Input Start Marker

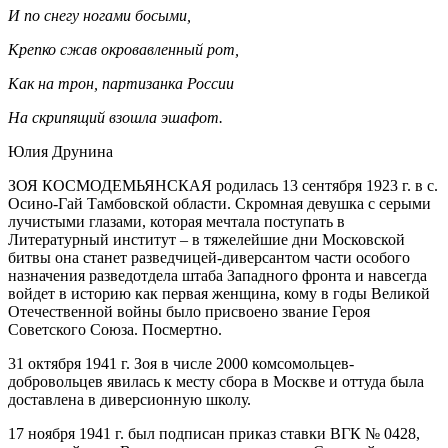
И по снегу ногами босыми,
Крепко сжав окровавленный рот,
Как на трон, партизанка России
На скрипящий взошла эшафот.
Юлия Друнина
ЗОЯ КОСМОДЕМЬЯНСКАЯ родилась 13 сентября 1923 г. в с.
Осино-Гай Тамбовской области. Скромная девушка с серыми
лучистыми глазами, которая мечтала поступать в
Литературный институт – в тяжелейшие дни Московской
битвы она станет разведчицей-диверсантом части особого
назначения разведотдела штаба Западного фронта и навсегда
войдет в историю как первая женщина, кому в годы Великой
Отечественной войны было присвоено звание Героя
Советского Союза. Посмертно.
31 октября 1941 г. Зоя в числе 2000 комсомольцев-
добровольцев явилась к месту сбора в Москве и оттуда была
доставлена в диверсионную школу.
17 ноября 1941 г. был подписан приказ ставки ВГК № 0428,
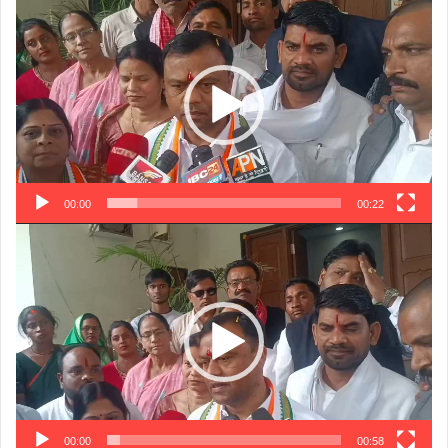
Player
00:00
00:22
Video
Player
00:00
00:58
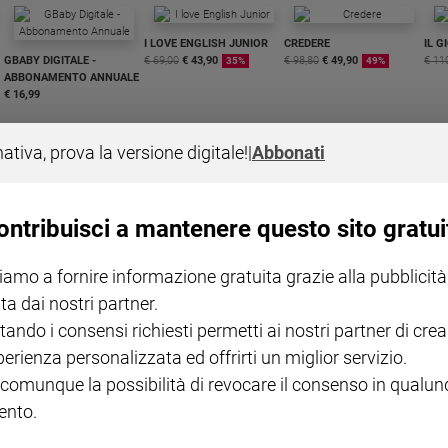
I LOVE ENGLISH JUNIOR
CREDERE
IL G
GBABY DIGITALE -
€ 69,00
€ 43,90
€ 98,80
€ 49,90
€ 11
35%
49%
ABBONAMENTO ANNUALE
€ 16,99
nativa, prova la versione digitale!
|
Abbonati
ontribuisci a mantenere questo sito gratui
COLLANA ARSENIO LUPIN
QUID+ ALLENIAMO
VOL. 1 - 2
MAGNIFICA HUMANITAS -
L'INTELLIGENZA
PRE
iamo a fornire informazione gratuita grazie alla pubblicità
€ 18,50
ENCICLICA PAPALE
€ 27,50
SANT
€ 2,90
A 10
ta dai nostri partner.
€ 24
tando i consensi richiesti permetti ai nostri partner di crea
perienza personalizzata ed offrirti un miglior servizio.
 comunque la possibilità di revocare il consenso in qualu
nto.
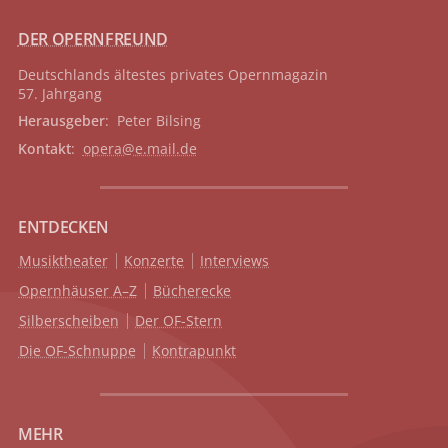
DER OPERNFREUND
Deutschlands ältestes privates
Opernmagazin
57. Jahrgang
Herausgeber
: Peter Bilsing
Kontakt
:
opera@e.mail.de
ENTDECKEN
Musiktheater
Konzerte
Interviews
Opernhäuser A–Z
Bücherecke
Silberscheiben
Der OF-Stern
Die OF-Schnuppe
Kontrapunkt
MEHR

Input End Marker

Your objective> Give back the entries above exactly as they stand. Leave the images out.

Solution>
И по снегу ногами босыми,
Крепко сжав окровавленный рот,
Как на трон, партизанка России
На скрипящий взошла эшафот.
Юлия Друнина
ЗОЯ КОСМОДЕМЬЯНСКАЯ родилась 13 сентября 1923 г. в с.
Осино-Гай Тамбовской области. Скромная девушка с серыми
лучистыми глазами, которая мечтала поступать в
Литературный институт – в тяжелейшие дни Московской
битвы она станет разведчицей-диверсантом части особого
назначения разведотдела штаба Западного фронта и навсегда
войдет в историю как первая женщина, кому в годы Великой
Отечественной войны было присвоено звание Героя
Советского Союза. Посмертно.
31 октября 1941 г. Зоя в числе 2000 комсомольцев-
добровольцев явилась к месту сбора в Москве и оттуда была
доставлена в диверсионную школу.
17 ноября 1941 г. был подписан приказ ставки ВГК № 0428,
Player
00:00
00:22
Video
Player
00:00
00:58
I LOVE ENGLISH JUNIOR
CREDERE
IL G
GBABY DIGITALE -
€ 69,00
€ 43,90
€ 98,80
€ 49,90
€ 11
35%
49%
ABBONAMENTO ANNUALE
€ 16,99
nativa, prova la versione digitale!
|
Abbonati
ontribuisci a mantenere questo sito gratui
COLLANA ARSENIO LUPIN
QUID+ ALLENIAMO
VOL. 1 - 2
MAGNIFICA HUMANITAS -
L'INTELLIGENZA
PRE
iamo a fornire informazione gratuita grazie alla pubblicità
€ 18,50
ENCICLICA PAPALE
€ 27,50
SANT
€ 2,90
A 10
ta dai nostri partner.
€ 24
tando i consensi richiesti permetti ai nostri partner di crea
perienza personalizzata ed offrirti un miglior servizio.
 comunque la possibilità di revocare il consenso in qualu
nto.
DER OPERNFREUND
Deutschlands ältestes privates
Opernmagazin
57. Jahrgang
Herausgeber
: Peter Bilsing
Kontakt
:
opera@e.mail.de
ENTDECKEN
Musiktheater
Konzerte
Interviews
Opernhäuser A–Z
Bücherecke
Silberscheiben
Der OF-Stern
Die OF-Schnuppe
Kontrapunkt
MEHR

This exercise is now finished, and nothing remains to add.